(Work required): For the entries below, copy exactly the line that contains "המדריך השלם לתחבורה בבולגריה שיעזור לכם לבחור" through the line that contains "Copyright (c) 2002- International", both ends included, and exclude all pictures.

START Provided entries

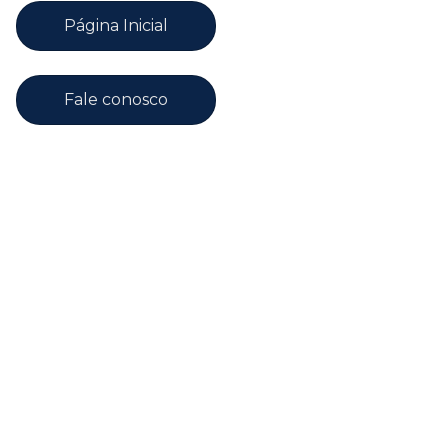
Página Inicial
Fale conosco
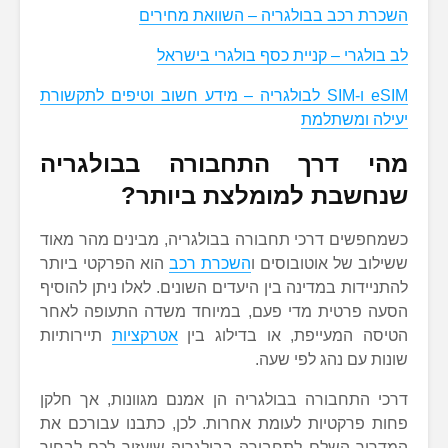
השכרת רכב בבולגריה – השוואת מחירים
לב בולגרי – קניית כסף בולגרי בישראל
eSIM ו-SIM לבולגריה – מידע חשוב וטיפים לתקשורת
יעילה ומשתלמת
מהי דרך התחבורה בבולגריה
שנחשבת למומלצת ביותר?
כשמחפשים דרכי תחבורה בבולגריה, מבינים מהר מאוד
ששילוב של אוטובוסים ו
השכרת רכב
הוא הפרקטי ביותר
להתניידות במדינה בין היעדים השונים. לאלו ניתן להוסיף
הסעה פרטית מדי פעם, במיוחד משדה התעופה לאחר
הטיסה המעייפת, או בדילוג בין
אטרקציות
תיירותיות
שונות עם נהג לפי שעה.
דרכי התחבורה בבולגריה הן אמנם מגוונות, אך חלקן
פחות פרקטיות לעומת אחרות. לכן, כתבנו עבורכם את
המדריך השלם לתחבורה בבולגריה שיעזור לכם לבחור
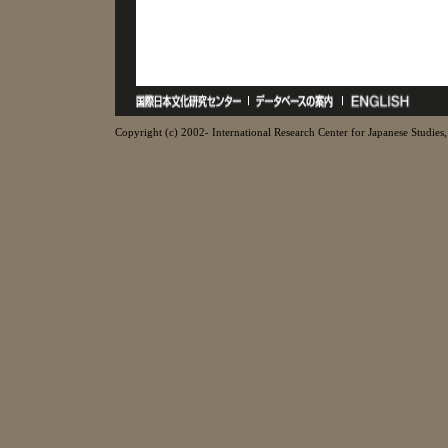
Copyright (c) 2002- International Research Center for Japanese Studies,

END Provided entries
START Provided entries

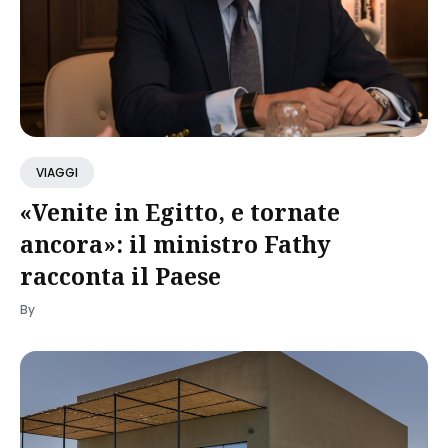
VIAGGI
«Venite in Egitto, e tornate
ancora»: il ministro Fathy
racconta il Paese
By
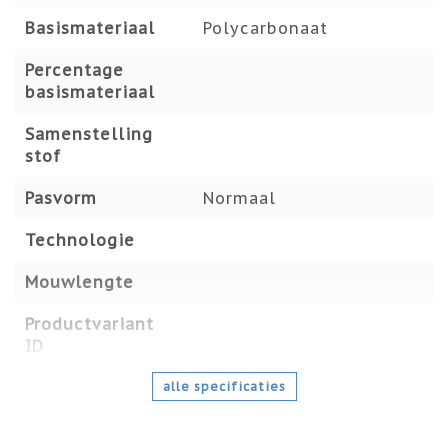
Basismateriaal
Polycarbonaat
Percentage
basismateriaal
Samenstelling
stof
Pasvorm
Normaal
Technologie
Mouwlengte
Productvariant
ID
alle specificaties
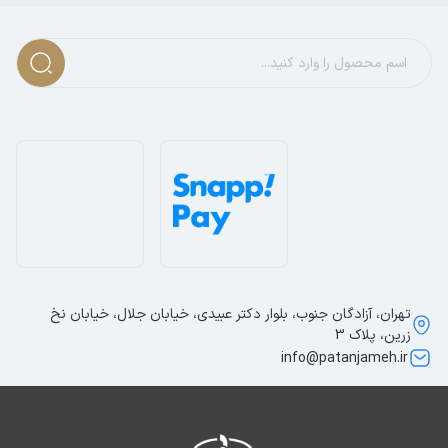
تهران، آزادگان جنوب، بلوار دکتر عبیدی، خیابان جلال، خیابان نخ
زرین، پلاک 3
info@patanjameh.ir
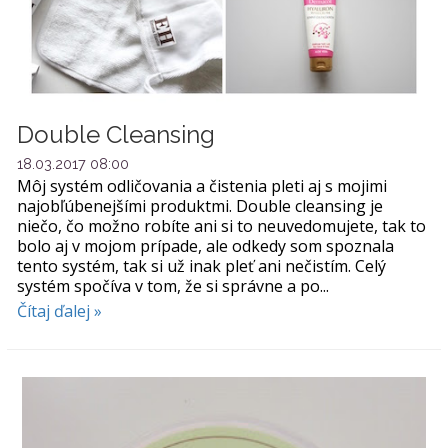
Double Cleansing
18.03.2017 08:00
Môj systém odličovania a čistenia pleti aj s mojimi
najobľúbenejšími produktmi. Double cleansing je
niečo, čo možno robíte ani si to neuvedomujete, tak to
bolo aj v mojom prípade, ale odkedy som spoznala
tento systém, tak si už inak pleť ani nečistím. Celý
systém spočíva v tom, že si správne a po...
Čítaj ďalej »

END Provided entries

(Result):
המדריך השלם לתחבורה בבולגריה שיעזור לכם לבחור
Copyright (c) 2002- International Research Center for Japanese Studies,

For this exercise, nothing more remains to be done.